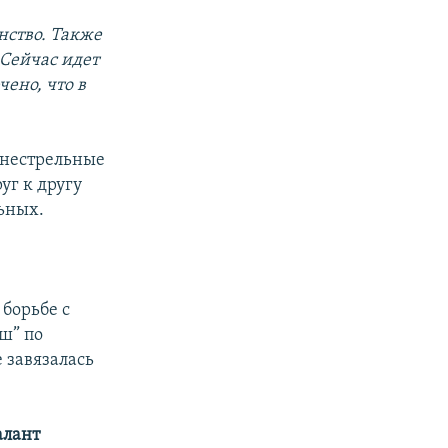
нство. Также
Сейчас идет
чено, что в
гнестрельные
г к другу
льных.
борьбе с
ш” по
 завязалась
алант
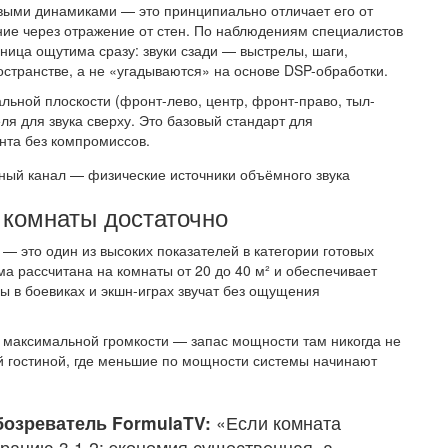
выми динамиками — это принципиально отличает его от
ние через отражение от стен. По наблюдениям специалистов
ница ощутима сразу: звуки сзади — выстрелы, шаги,
остранстве, а не «угадываются» на основе DSP-обработки.
альной плоскости (фронт-лево, центр, фронт-право, тыл-
теля для звука сверху. Это базовый стандарт для
ента без компромиссов.
 комнаты достаточно
 — это один из высоких показателей в категории готовых
а рассчитана на комнаты от 20 до 40 м² и обеспечивает
ы в боевиках и экшн-играх звучат без ощущения
% максимальной громкости — запас мощности там никогда не
 гостиной, где меньшие по мощности системы начинают
бозреватель FormulaTV:
«Если комната
рацию 3.1.2: экономия существенная, а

========

# EXERCISE PROMPT
Print each line of the material above exactly, with the pictures removed from your copy.

# EXPECTED ANSWER
нство. Также
Сейчас идет
чено, что в
гнестрельные
г к другу
льных.
борьбе с
ш” по
 завязалась
алант
выми динамиками — это принципиально отличает его от
ние через отражение от стен. По наблюдениям специалистов
ница ощутима сразу: звуки сзади — выстрелы, шаги,
остранстве, а не «угадываются» на основе DSP-обработки.
альной плоскости (фронт-лево, центр, фронт-право, тыл-
теля для звука сверху. Это базовый стандарт для
ента без компромиссов.
 комнаты достаточно
 — это один из высоких показателей в категории готовых
а рассчитана на комнаты от 20 до 40 м² и обеспечивает
ы в боевиках и экшн-играх звучат без ощущения
% максимальной громкости — запас мощности там никогда не
 гостиной, где меньшие по мощности системы начинают
бозреватель FormulaTV:
«Если комната
рацию 3.1.2: экономия существенная, а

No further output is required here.